IN AMERICA, Sept. 11 has become synonymous with one catastrophic event of mass murder. It has come to signify terrorism in its most sophisticated and lethal form. For the rulers of Saudi Arabia, a May 12 series of suicide bombings in Riyadh underscored the immediacy of the terrorist threat to the desert kingdom. These two events bracket the U.S.-Saudi relationship in the fight on terror, its past failures and the potential for future successes.
In the wake of the May car bombings, the two governments have decided to jointly track and target the financial backers of Osama bin Laden's al-Qaida network and other terrorist organizations in the kingdom. It's a decision long overdue and one that we hope will end the parochial and political issues that have frustrated investigations of previous terrorist attacks. FBI and IRS officials are already in Saudi Arabia, lining up possible sites for the new task force's operations center.
There's no doubt the United States can marshal an array of talent and expertise to expose the financial networks and individuals supporting a terrorist organization such as al-Qaida. But the success of the venture will depend on the seriousness of the Saudis' commitment and the degree to which they share sensitive information that could expose the source of terrorist dollars and the culpability of Saudi charity groups and prominent Saudis who donate to them.
Ever since investigators determined the identity of the Sept. 11 hijackers - 15 of 19 were Saudi nationals - serious questions have been raised about the Saudi government's relationship to those who support terrorist organizations. Despite the Saudis' insistence that the government is and has been a willing and earnest partner in the war on terrorism, suspicions remained.

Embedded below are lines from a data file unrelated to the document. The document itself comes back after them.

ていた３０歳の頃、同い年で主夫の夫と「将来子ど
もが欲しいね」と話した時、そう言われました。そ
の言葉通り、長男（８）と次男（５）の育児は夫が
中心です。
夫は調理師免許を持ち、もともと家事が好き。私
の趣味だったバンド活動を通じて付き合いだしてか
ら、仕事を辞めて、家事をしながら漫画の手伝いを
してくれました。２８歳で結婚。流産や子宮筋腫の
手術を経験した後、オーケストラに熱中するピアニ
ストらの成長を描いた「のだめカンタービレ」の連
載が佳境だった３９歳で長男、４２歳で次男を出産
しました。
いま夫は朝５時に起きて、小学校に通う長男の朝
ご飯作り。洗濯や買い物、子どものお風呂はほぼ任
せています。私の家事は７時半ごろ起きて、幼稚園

For their part, the Saudis say their commitment to the financial task force can be measured by the interest of the royal family - Crown Prince Abdullah approved the new cooperation in a telephone conversation with President Bush this summer. The Saudi government wants to take advantage of U.S. expertise in this area and readily admits it needs all help it can get.

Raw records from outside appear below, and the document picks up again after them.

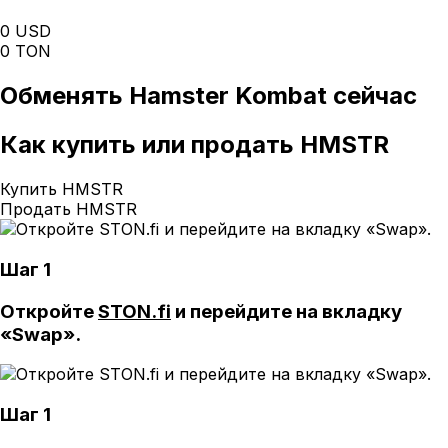
0 USD
0 TON
Обменять
Hamster Kombat
сейчас
Как
купить или продать HMSTR
Купить HMSTR
Продать HMSTR
Шаг 1
Откройте
STON.fi
и перейдите на вкладку
«Swap».
Шаг 1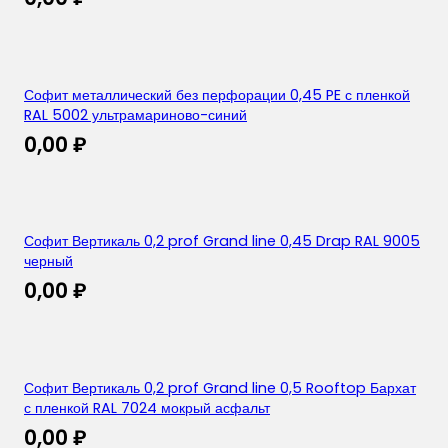
Софит металлический без перфорации 0,45 PE с пленкой
RAL 5002 ультрамариново-синий
0,00
₽
Софит Вертикаль 0,2 prof Grand line 0,45 Drap RAL 9005
черный
0,00
₽
Софит Вертикаль 0,2 prof Grand line 0,5 Rooftop Бархат
с пленкой RAL 7024 мокрый асфальт
0,00
₽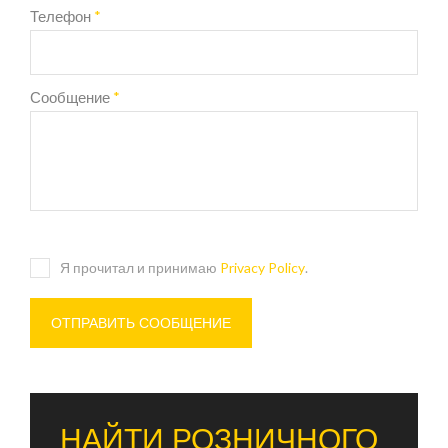
Телефон
*
Сообщение
*
Я прочитал и принимаю
Privacy Policy
.
НАЙТИ РОЗНИЧНОГО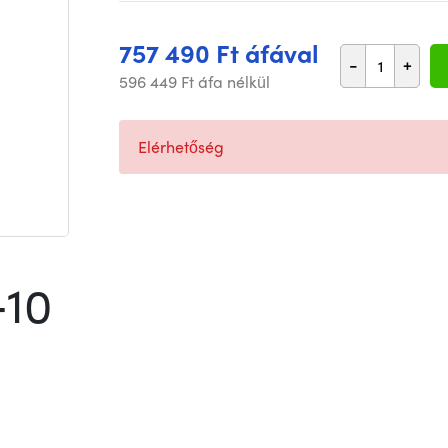
757 490 Ft áfával
-
+
596 449 Ft áfa nélkül
Elérhetőség
+10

The government, in the wake of the Sept. 11 controversy, revamped its oversight of charitable groups and changed its laws to make it tougher for terrorists to launder money through the Islamic associations and banks.
The decentralized nature of the al-Qaida organization and the mobility of its operatives make it a vast and moving target for law enforcement. But if financial investigators can disrupt the flow of money, they can head off potential attacks. Freezing a bank account may take less time than tracking down a would-be suicide bomber in a Third World country.
When 19 American service members died in a June 1996 attack on a military housing complex in Dharan, Saudi investigators frustrated U.S. efforts to bring in the culprits. The government shouldn't make the same mistake now.